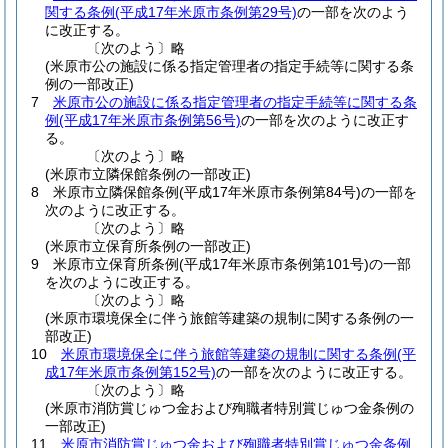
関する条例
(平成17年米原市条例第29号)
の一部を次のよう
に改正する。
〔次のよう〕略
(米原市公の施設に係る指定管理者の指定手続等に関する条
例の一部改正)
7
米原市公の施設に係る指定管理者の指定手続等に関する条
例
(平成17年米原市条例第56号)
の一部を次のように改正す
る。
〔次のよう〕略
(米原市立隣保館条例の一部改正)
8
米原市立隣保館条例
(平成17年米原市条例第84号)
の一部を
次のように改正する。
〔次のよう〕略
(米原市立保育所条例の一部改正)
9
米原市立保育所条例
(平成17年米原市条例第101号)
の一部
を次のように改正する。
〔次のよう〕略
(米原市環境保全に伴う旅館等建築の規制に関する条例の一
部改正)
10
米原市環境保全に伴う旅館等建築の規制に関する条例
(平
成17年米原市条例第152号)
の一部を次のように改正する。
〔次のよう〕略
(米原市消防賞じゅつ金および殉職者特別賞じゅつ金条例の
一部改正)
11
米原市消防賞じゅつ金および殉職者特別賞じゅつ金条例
==
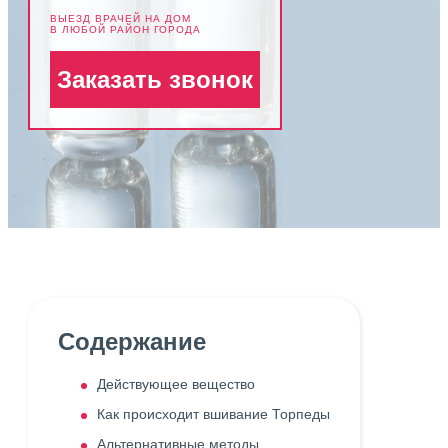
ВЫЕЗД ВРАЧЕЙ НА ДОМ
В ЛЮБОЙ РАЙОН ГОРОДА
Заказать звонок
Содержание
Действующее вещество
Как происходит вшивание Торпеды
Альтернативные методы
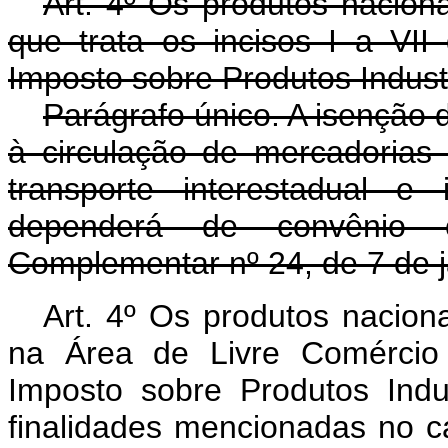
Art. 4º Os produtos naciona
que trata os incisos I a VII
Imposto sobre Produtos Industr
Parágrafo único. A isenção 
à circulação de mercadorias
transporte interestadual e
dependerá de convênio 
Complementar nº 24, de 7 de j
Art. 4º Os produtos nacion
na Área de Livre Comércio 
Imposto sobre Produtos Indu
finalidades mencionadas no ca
...
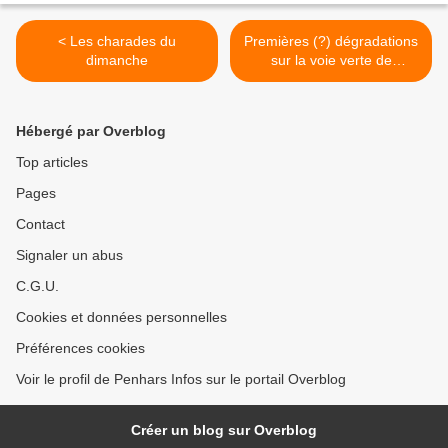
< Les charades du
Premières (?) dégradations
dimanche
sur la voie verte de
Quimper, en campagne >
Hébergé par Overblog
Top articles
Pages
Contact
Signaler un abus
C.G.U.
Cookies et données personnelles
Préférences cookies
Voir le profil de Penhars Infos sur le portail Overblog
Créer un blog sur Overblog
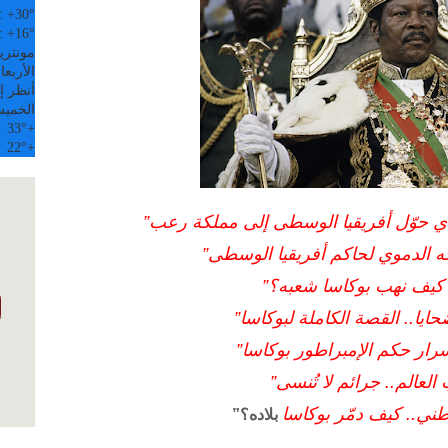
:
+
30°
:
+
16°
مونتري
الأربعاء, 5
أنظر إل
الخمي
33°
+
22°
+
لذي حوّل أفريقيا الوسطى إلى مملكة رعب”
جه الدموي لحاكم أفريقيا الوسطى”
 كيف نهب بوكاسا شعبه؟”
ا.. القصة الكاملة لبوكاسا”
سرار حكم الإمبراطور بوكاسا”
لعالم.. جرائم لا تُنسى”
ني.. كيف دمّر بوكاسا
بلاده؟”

▶ **Task objective**: Your answer should consist of the lines from the line with "dependerá de convênio" to the line with "finalidades mencionadas no ca" above, repeated exactly, both ends included.

▶ **Finished exercise**:
dependerá de convênio 
Complementar nº 24, de 7 de j
Art. 4º Os produtos nacion
na Área de Livre Comércio 
Imposto sobre Produtos Indu
finalidades mencionadas no ca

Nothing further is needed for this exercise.